Posted on February 11, 2007 10:55 AM
Yes, JR, I am asserting that it happened because it did.
And, I know this closer than hearsay. I know it based on much, much more than that. Total 100 percent facts -- even first hand stories from the hiring and firing editors (who no longer work form the N&R). It's TRUE. And, I am certainly doing this through a cloaked identity because most -- if not everything -- I've ever said on your blogs would get me fired.
Newspaper journalism is a business in which journalists love to turn on each other and run them out of the business -- if they don't "go along to get along." It is VICIOUS. Just look every week on Romanesko and you'll see the latest cast-off get raked through the muck. It's not enough that journalists get fired, but four columns, six blog posts and several stories are always written about every departure -- and it's grueling.
For all of the "we love to challenge assumptions" that journalists spout, they really don't. It's a lie. The things I say must be said through a pseudonym or that would be the END of me. The END. I would bet that there's already been an attempt to find out who I am just to get rid of me.
I've known people personally within the N&R who espoused a conservative view and they've been laughed out of their job -- essentially been shown the door. (And that view was no more overtly displayed than any liberal view at the N&R.)
That person, from the mid-90s, was given little choice but to leave and is now in the PR world. And, again, I know this based MUCH more than hearsay. (The now-departed editor of the person told me first hand that the political leanings of the reporter were a large factor in the her being politley told to leave... She was laughed at at every turn by a group of reporters and editors. It made her a joke so that she was ineffective.)
So, don't try to tell me that "all views are welcome" and "we're a melting pot of ideas." Because you're not.
And, I'm sure that things have improved -- now that firm numbers are attached to minority hiring because it couldn't have stayed the same or gotten worse. Right? Things must have improved because you say they have. Right?
Posted on February 11, 2007 6:45 PM
I'll bite, Jim: Even if what you're saying is 100 percent true (and though I'm happy to give our readers the benefit of the doubt, we'll never know for sure if you can't name names, though I fully understand why you can't), you're citing incidents from 10-15 years ago. My experience here, on the other hand, has been utterly unlike the newsroom experience you're describing. Politics rarely, if ever, comes up for discussion, and when it does, people tend to keep their views to themselves. I am quite confident that this is not an atmosphere in which someone would be fired for holding certain political beliefs.
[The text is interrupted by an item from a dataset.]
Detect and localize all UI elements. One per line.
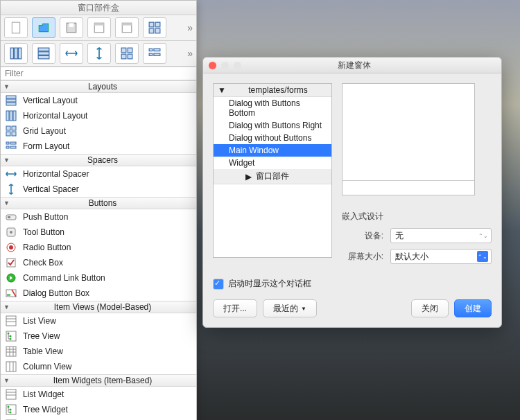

Now, someone could well be fired if they couldn't keep those beliefs out of their stories. And I don't mean in an "all-reporters-are-biased" kind of way; I mean in a systematic and reckless way that showed a callous and/or purposeful disregard for fairness. Maybe that's what happened.
Or maybe some disgruntled folks who were fired for other reasons convinced themselves it was because of their political beliefs. Psychologists call that "self-serving bias," and it's a well-documented phenomenon.
Or maybe you're right and people were fired for their political beliefs. But I'm being honest when I say that nearly every reporter I've ever come across would consider that absurd and an affront to their professional standards -- including reporters here. So you can believe that the N&R is some cesspool removed from the standards of the reporting world, or you can believe the more obvious explanations.
People are more than happy to believe the former because the media make an easy target. Fine.
But Occam's Razor gives us the latter.